Śliska nawierzchnia kojarzy się przede wszystkim z zimą. To jednak nie do końca prawda. Szczególnie patrząc na pogodę, którą aktualnie mamy za oknami - chodzi o możliwość wystąpienia intensywnych opadów deszczu. Te są niezwykle groźne, bo woda zebrana na asfalcie może doprowadzić do... utraty przyczepności kół. W czasie aquaplaningu samochód dosłownie zacznie jechać po powierzchni wody. A w ten sposób kierowca traci nad nim kontrolę - zupełnie jakby jechał po lodzie zimą.
Co ważne, aquaplaning wcale nie musi wynikać z dynamicznej jazdy. Zdarza się także wtedy, gdy spokojnie i prosto jedziecie swoim pasem. Z czego zatem wynika? Powód jest dość prosty - wody na jezdni jest na tyle dużo, że opony nie radzą sobie z jej odprowadzaniem. Pomiędzy powierzchnią bieżnika i asfaltem tworzy się zatem coś na kształt wodnej poduszki. A poduszka w połączeniu z prędkością sprawia, że samochód wpada w poślizg, a kierowca ma poważny problem.
Czemu aquaplaning jest tak niebezpieczny? Pomijając utratę kontroli nad pojazdem, na ogół pojawia się nagle i bez zapowiedzi. Jedziecie w deszczu i auto jest sterowne, po czym po sekundzie zaczyna kręcić się wokoło własnej osi. O ile w przypadku wolnej jazdy miejskiej skutki takiego stanu rzeczy można minimalizować, o tyle aquaplaning staje się ekstremalnie niebezpieczny w czasie poruszania się po autostradzie lub drodze szybkiego ruchu - czyli na szlakach, które niejako wymuszają dużą prędkość.

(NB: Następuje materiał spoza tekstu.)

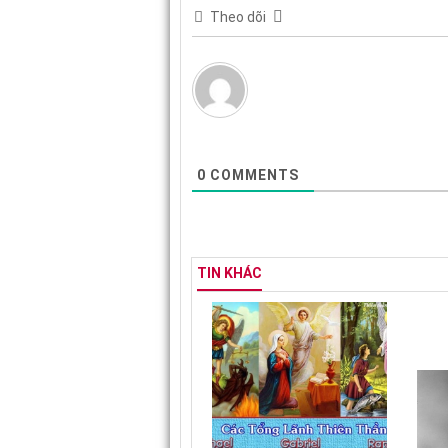
Theo dõi
0
COMMENTS
TIN KHÁC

Pierwszym i podstawowym elementem unikania aquaplaningu są dobre opony. Zużyte ogumienie z płytkim bieżnikiem jest w stanie odprowadzić mniejszą ilość wody spod śladu, a to oznacza że będzie jedynie potęgować możliwość wystąpienia poślizgu wodnego. Po drugie w czasie intensywnych opadów lub wjeżdżając w głęboką kałużę należy zwolnić. Im niższa prędkość, tym później pojawi się poślizg i tym łatwiej wyprowadzić pojazd z aquaplaningu.